_What is expected_
A line belongs in the answer if it contains "Jehovan"; copy every such line from the entries below.

_Entries taken from a collection_
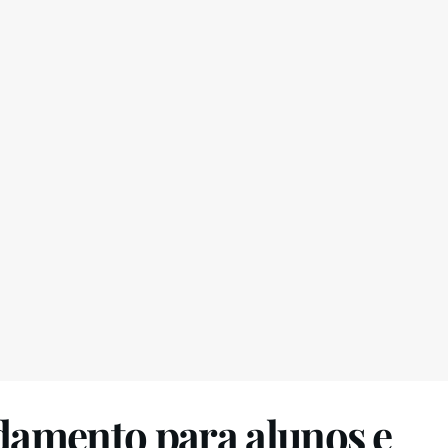
rdamento para alunos e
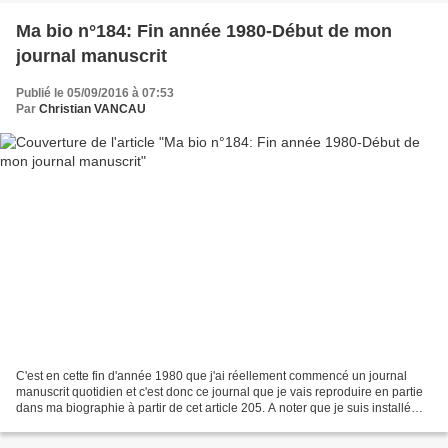
Ma bio n°184: Fin année 1980-Début de mon
journal manuscrit
Publié le 05/09/2016 à 07:53
Par
Christian VANCAU
C'est en cette fin d'année 1980 que j'ai réellement commencé un journal
manuscrit quotidien et c'est donc ce journal que je vais reproduire en partie
dans ma biographie à partir de cet article 205. A noter que je suis installé
surn mon territoire depuis...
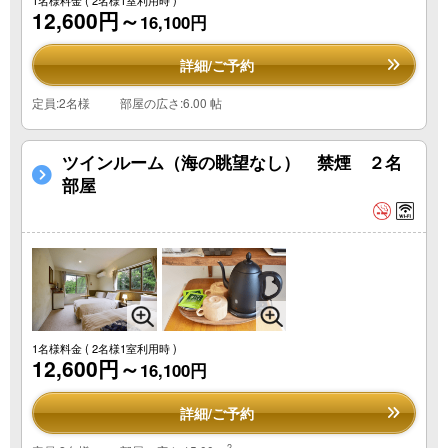
12,600円～
16,100円
詳細/ご予約
定員:2名様
部屋の広さ:6.00 帖
ツインルーム（海の眺望なし） 禁煙 ２名
部屋
1名様料金
( 2名様1室利用時 )
12,600円～
16,100円
詳細/ご予約
2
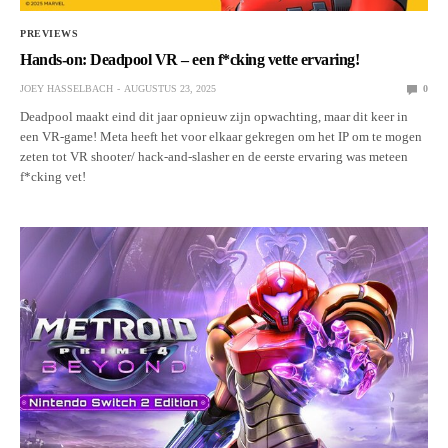
PREVIEWS
Hands-on: Deadpool VR – een f*cking vette ervaring!
JOEY HASSELBACH
AUGUSTUS 23, 2025
0
Deadpool maakt eind dit jaar opnieuw zijn opwachting, maar dit keer in
een VR-game! Meta heeft het voor elkaar gekregen om het IP om te mogen
zeten tot VR shooter/ hack-and-slasher en de eerste ervaring was meteen
f*cking vet!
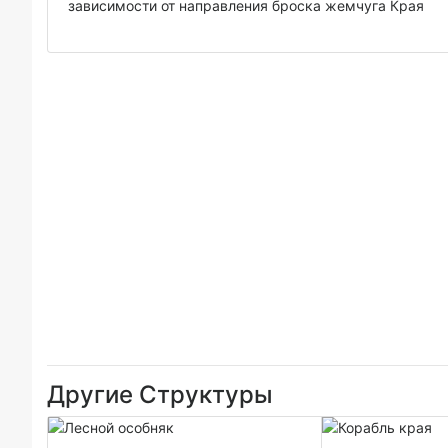
зависимости от направления броска жемчуга Края
Другие Структуры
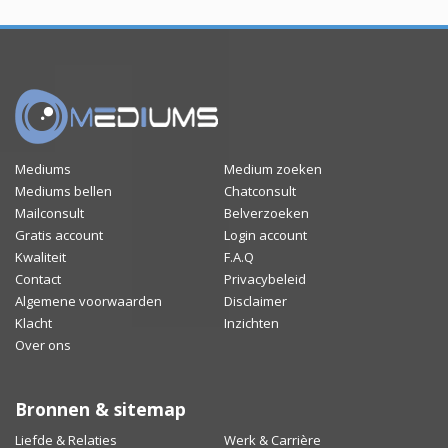
Mediums
Medium zoeken
Mediums bellen
Chatconsult
Mailconsult
Belverzoeken
Gratis account
Login account
Kwaliteit
F.A.Q
Contact
Privacybeleid
Algemene voorwaarden
Disclaimer
Klacht
Inzichten
Over ons
Bronnen & sitemap
Liefde & Relaties
Werk & Carrière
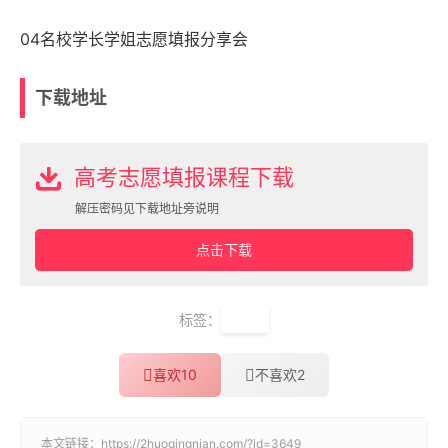
04名校学长学姐志愿填报分享会
下载地址
高考志愿填报课程下载
解压密码见下载地址旁说明
点击下载
标签：
高考
喜欢
10
不喜欢
2
本文链接：
https://2huoqingnian.com/?id=3649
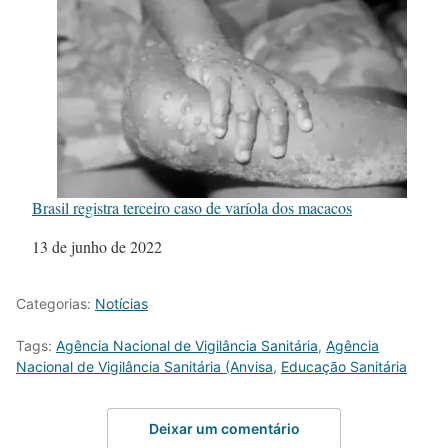
Brasil registra terceiro caso de varíola dos macacos
Data
13 de junho de 2022
Categorias:
Notícias
Tags:
Agência Nacional de Vigilância Sanitária
,
Agência
Nacional de Vigilância Sanitária (Anvisa
,
Educação Sanitária
Deixar um comentário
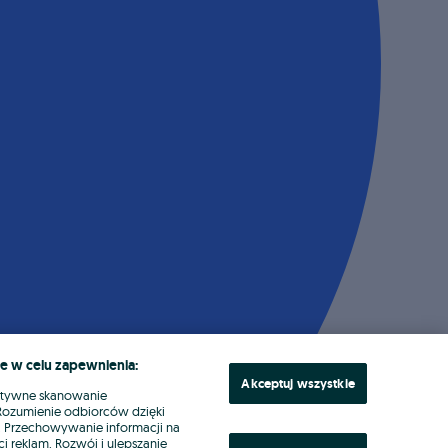
e w celu zapewnienia:
Akceptuj wszystkie
ktywne skanowanie
. Rozumienie odbiorców dzięki
ł. Przechowywanie informacji na
i reklam. Rozwój i ulepszanie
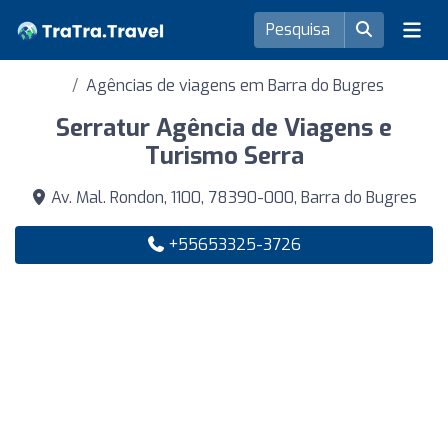
Agências de viagens em Barra do Bugres
Serratur Agência de Viagens e
Turismo Serra
Av. Mal. Rondon, 1100, 78390-000, Barra do Bugres
+55653325-3726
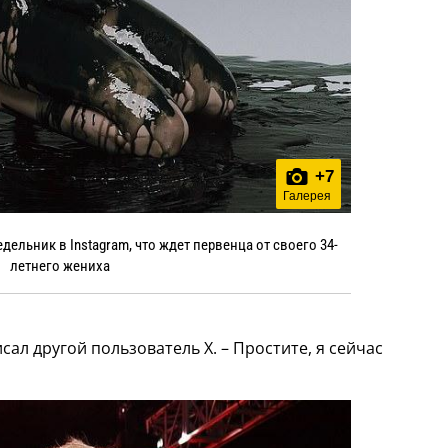
+
7
Галерея
дельник в Instagram, что ждет первенца от своего 34-
летнего жениха
сал другой пользователь X. – Простите, я сейчас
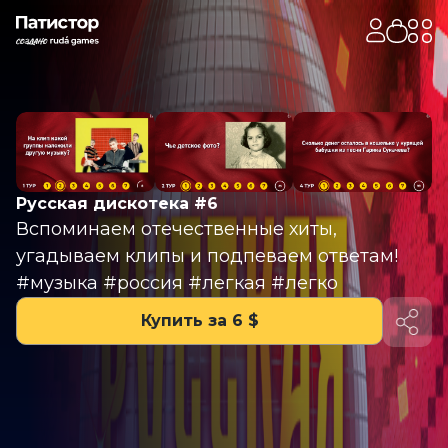
Русская дискотека #6
Вспоминаем отечественные хиты,
угадываем клипы и подпеваем ответам!
#музыка #россия #легкая #легко
Купить за 6 $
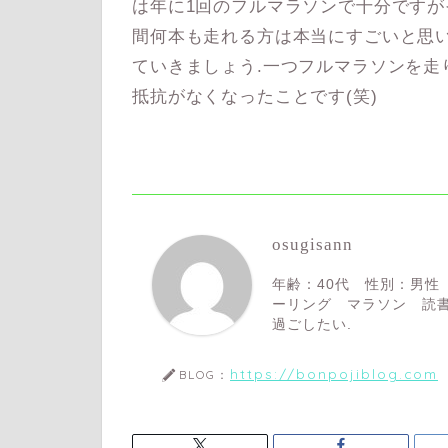
は年に1回のフルマラソンで十分ですが
間何本も走れる方は本当にすごいと思い
ていきましょう.一つフルマラソンを走
抵抗がなくなったことです(笑)
osugisann
年齢：40代 性別：男性
ーリング マラソン 読書
過ごしたい.
https://bonpojiblog.com
BLOG：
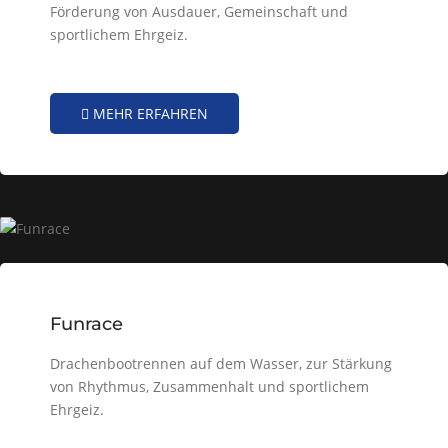
Förderung von Ausdauer, Gemeinschaft und
sportlichem Ehrgeiz.
MEHR ERFAHREN
Funrace
Drachenbootrennen auf dem Wasser, zur Stärkung
von Rhythmus, Zusammenhalt und sportlichem
Ehrgeiz.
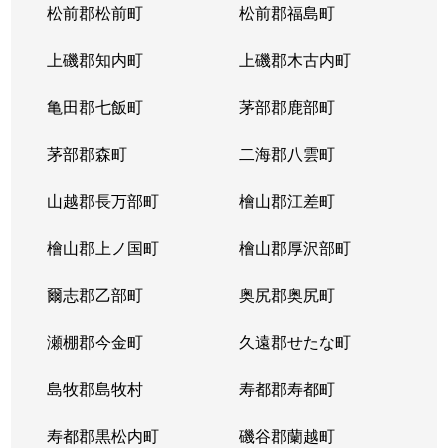
松前郡松前町
松前郡福島町
上磯郡知内町
上磯郡木古内町
亀田郡七飯町
茅部郡鹿部町
茅部郡森町
二海郡八雲町
山越郡長万部町
檜山郡江差町
檜山郡上ノ国町
檜山郡厚沢部町
爾志郡乙部町
奥尻郡奥尻町
瀬棚郡今金町
久遠郡せたな町
島牧郡島牧村
寿都郡寿都町
寿都郡黒松内町
磯谷郡蘭越町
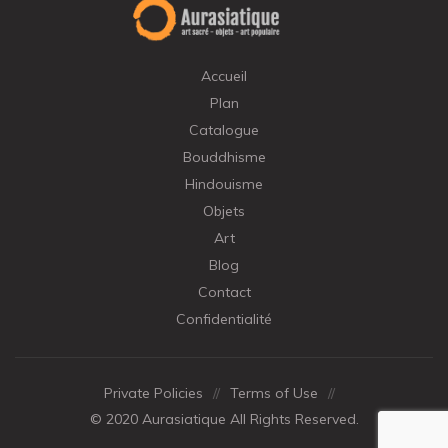
Accueil
Plan
Catalogue
Bouddhisme
Hindouisme
Objets
Art
Blog
Contact
Confidentialité
Private Policies
//
Terms of Use
//
© 2020 Aurasiatique All Rights Reserved.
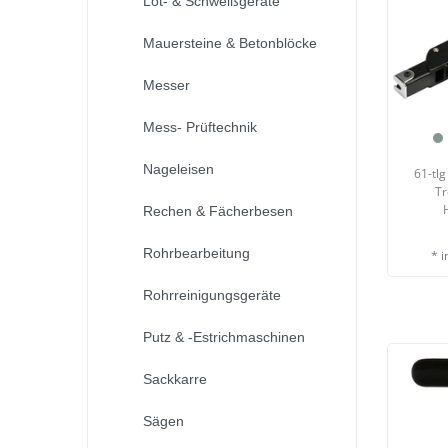
Löt- & Schweißgeräte
Mauersteine & Betonblöcke
Messer
Mess- Prüftechnik
Nageleisen
61-tl
Tr
Rechen & Fächerbesen
Rohrbearbeitung
*
i
Rohrreinigungsgeräte
Putz & -Estrichmaschinen
Sackkarre
Sägen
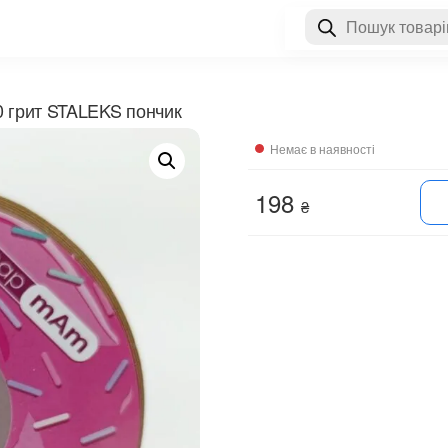
Пошук
товарів
0 грит STALEKS пончик
Немає в наявності
198
₴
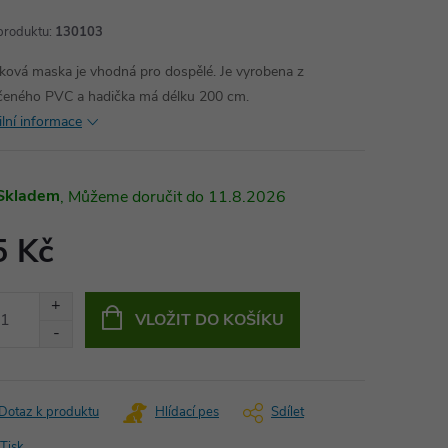
produktu:
130103
íková maska je vhodná pro dospělé. Je vyrobena z
eného PVC a hadička má délku 200 cm.
ilní informace
Skladem
11.8.2026
5 Kč
ná
:
VLOŽIT DO KOŠÍKU
Dotaz k produktu
Hlídací pes
Sdílet
Tisk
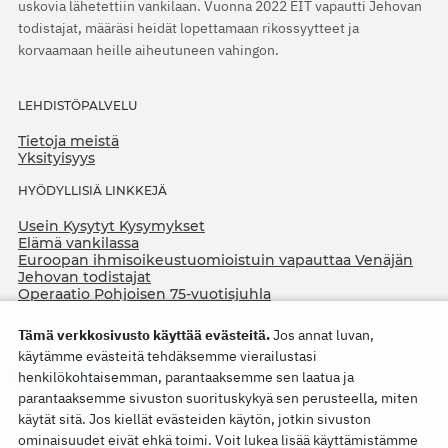
uskovia lähetettiin vankilaan. Vuonna 2022 EIT vapautti Jehovan
todistajat, määräsi heidät lopettamaan rikossyytteet ja
korvaamaan heille aiheutuneen vahingon.
LEHDISTÖPALVELU
Tietoja meistä
Yksityisyys
HYÖDYLLISIÄ LINKKEJÄ
Usein Kysytyt Kysymykset
Elämä vankilassa
Euroopan ihmisoikeustuomioistuin vapauttaa Venäjän
Jehovan todistajat
Operaatio Pohjoisen 75-vuotisjuhla
Tämä verkkosivusto käyttää evästeitä.
Jos annat luvan,
käytämme evästeitä tehdäksemme vierailustasi
henkilökohtaisemman, parantaaksemme sen laatua ja
parantaaksemme sivuston suorituskykyä sen perusteella, miten
käytät sitä. Jos kiellät evästeiden käytön, jotkin sivuston
ominaisuudet eivät ehkä toimi. Voit lukea lisää käyttämistämme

_Answer to this task_
uskovia lähetettiin vankilaan. Vuonna 2022 EIT vapautti Jehovan
Jehovan todistajat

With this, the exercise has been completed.